Há 20 anos, mal tínhamos idéia de que um dia computadores de todo o mundo estariam interligados por uma única rede (a World Wide Web, sistema de hipertexto que possibilita a troca de textos, imagens e arquivos por meio de links, grande responsável pela popularização da internet, só foi criada pelos pesquisadores Tim Berners-Lee e Robert Cailliau em 1990). Hoje, documentamos tempos nos quais não dependemos somente da mídia tradicional para sabermos das últimas novidades. Temos blogs, aplicações peer-to-peer, comunidades no Orkut, sites de compartilhamento de vídeos como Dailymotion, de veiculação de músicas como o Imeem e de conteúdo colaborativo como o Overmundo, dentre as muitas opções à disposição de qualquer internauta. É a era dos prosumers, palavra cunhada por Alvin Toffler a partir de conceitos pensados por Marshall McLuhan e Barrington Nevitt na década de 70, utilizada para descrever os consumidores que também produzem conteúdo e são early-adopters das novas tecnologias.
Para Alexandre Matias, editor-assistente do caderno Link do Estado de S. Paulo e criador do blog Trabalho Sujo, há dois motivos principais para que o antigo perfil dos consumidores tenha sido modificado: “a facilidade e o barateamento da tecnologia” e “o aumento nas velocidades dos processadores de computadores pessoais e das conexões de banda larga”. Ainda segundo Matias, esta é uma era de ouro para os ProAms, citando o conceito cunhado pelos ingleses Charles Leadbeater e Paul Miller: professionais-amadores que não conseguiram (ou nem desejam) ser cooptados pelo mainstream, e recorrem a meios como YouTube e MySpace para divulgar suas produções.
Pague quanto quiser
Os paradigmas mudam com a mesma velocidade vertiginosa dos 15 fugazes minutos de fama de Andy Warhol.
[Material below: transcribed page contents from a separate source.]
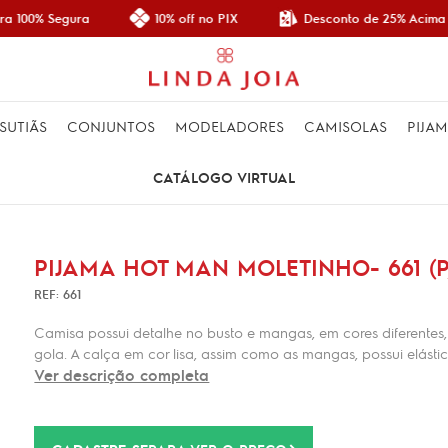
Desconto de 25% Acima 
a 100% Segura
10% off no PIX
SUTIÃS
CONJUNTOS
MODELADORES
CAMISOLAS
PIJA
CATÁLOGO VIRTUAL
PIJAMA HOT MAN MOLETINHO- 661 (P,
REF: 661
Camisa possui detalhe no busto e mangas, em cores diferente
gola. A calça em cor lisa, assim como as mangas, possui elásti
Ver descrição completa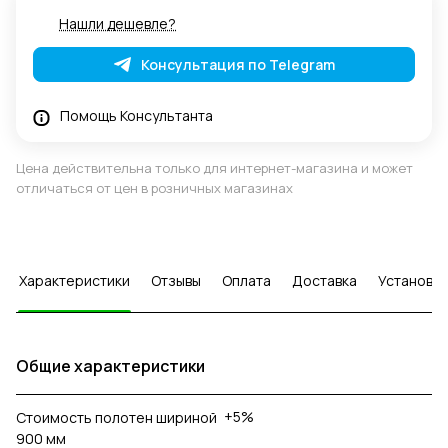
Нашли дешевле?
Консультация по Telegram
Помощь Консультанта
Цена действительна только для интернет-магазина и может
отличаться от цен в розничных магазинах
Характеристики
Отзывы
Оплата
Доставка
Установка
Общие характеристики
+5%
Стоимость полотен шириной
900 мм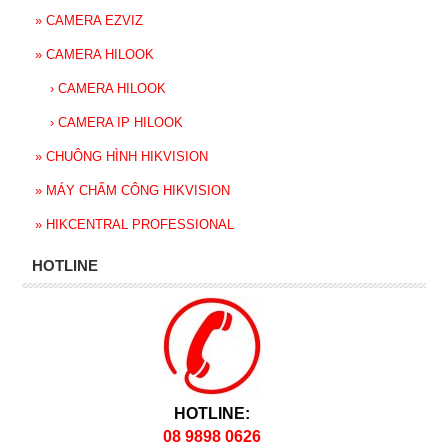
»
CAMERA EZVIZ
»
CAMERA HILOOK
›
CAMERA HILOOK
›
CAMERA IP HILOOK
»
CHUÔNG HÌNH HIKVISION
»
MÁY CHẤM CÔNG HIKVISION
»
HIKCENTRAL PROFESSIONAL
HOTLINE
HOTLINE:
08 9898 0626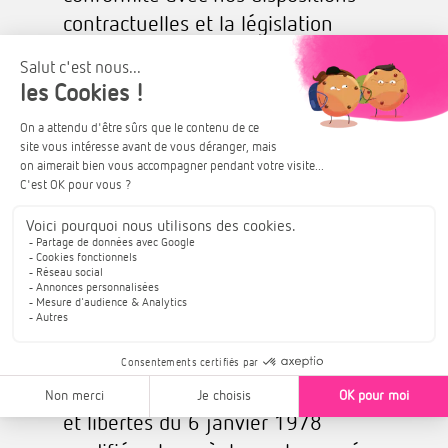
contractuelles et la législation
applicable. En dehors des cas
énoncés ci-dessus, nous nous
engageons à ne pas vendre, louer,
céder ni donner accès à des tiers à
vos données sans votre
consentement préalable, à moins
d’y être contraints en raison d’un
motif légitime (obligation légale,
lutte contre la fraude ou l’abus,
exercice des droits de la défense,
etc.).
Conformément à la loi informatique
et libertés du 6 janvier 1978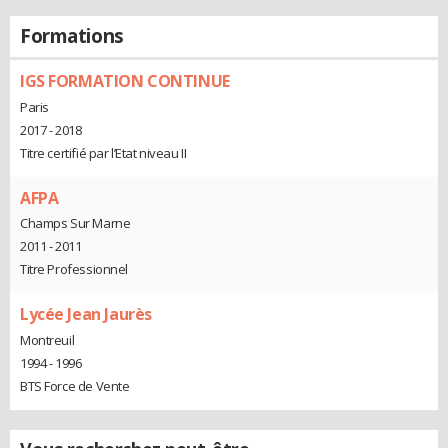
Formations
IGS FORMATION CONTINUE
Paris
2017 - 2018
Titre certifié par l’Etat niveau II
AFPA
Champs Sur Marne
2011 - 2011
Titre Professionnel
Lycée Jean Jaurès
Montreuil
1994 - 1996
BTS Force de Vente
No meio do olho do furacão de um cenário em permanente transição, artistas, produtores e jornalistas titubeiam em afirmar qual será o futuro da cultura. No cenário musical, por exemplo, vimos o recente caso do Radiohead, que ofereceu todas as faixas de seu álbum In Rainbows para download, dando aos fãs a opção de pagarem o quanto quisessem pelos arquivos. O resultado: 62% dos cerca de 1,3 milhão de internautas que baixaram as músicas não desembolsaram um níquel sequer. Os 38% restantes pagaram em média US$ 6 pelo álbum, rendendo à banda inglesa cerca de 2,7 milhões de dólares.
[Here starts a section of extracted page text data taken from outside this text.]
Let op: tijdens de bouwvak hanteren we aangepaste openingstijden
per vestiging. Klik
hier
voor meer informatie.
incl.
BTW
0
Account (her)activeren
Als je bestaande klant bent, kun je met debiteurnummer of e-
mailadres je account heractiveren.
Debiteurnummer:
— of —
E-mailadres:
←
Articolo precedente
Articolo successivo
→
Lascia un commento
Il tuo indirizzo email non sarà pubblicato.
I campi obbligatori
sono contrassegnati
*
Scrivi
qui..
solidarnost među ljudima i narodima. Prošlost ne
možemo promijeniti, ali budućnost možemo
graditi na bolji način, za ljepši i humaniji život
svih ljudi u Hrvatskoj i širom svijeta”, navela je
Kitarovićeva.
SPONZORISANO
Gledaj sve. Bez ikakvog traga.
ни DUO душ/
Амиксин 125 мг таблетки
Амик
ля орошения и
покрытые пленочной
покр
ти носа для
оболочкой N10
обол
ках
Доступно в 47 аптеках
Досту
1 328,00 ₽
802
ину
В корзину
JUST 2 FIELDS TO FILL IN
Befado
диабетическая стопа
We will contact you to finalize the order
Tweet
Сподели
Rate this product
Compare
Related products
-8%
O que os músicos brasileiros têm a dizer sobre a experiência do Radiohead? Fábio Costello, vocalista do grupo Hereges e heavy user de sites como MySpace, Trama Virtual e YouTube, aprovou-a e afirma: “O meio digital prevalecerá porque soluciona e expande a produção e distribuição de músicas. Cada canção encontrará o seu valor, decidido pelo próprio consumidor como mandam as regras do marketing saudável”. Porém, é um roqueiro que sucumbiu a uma proposta de emprego no Canadá e mudou-se para lá no começo deste ano. “Música não é minha atividade profissional”, diz Costello. Mas pondera: “Se eu passar o resto da vida simplesmente soltando singles em mp3 na internet, serei um artista realizado. Se alguém se interessar em bolar um esquema comercial em torno disso, ótimo, mas não é minha preocupação”.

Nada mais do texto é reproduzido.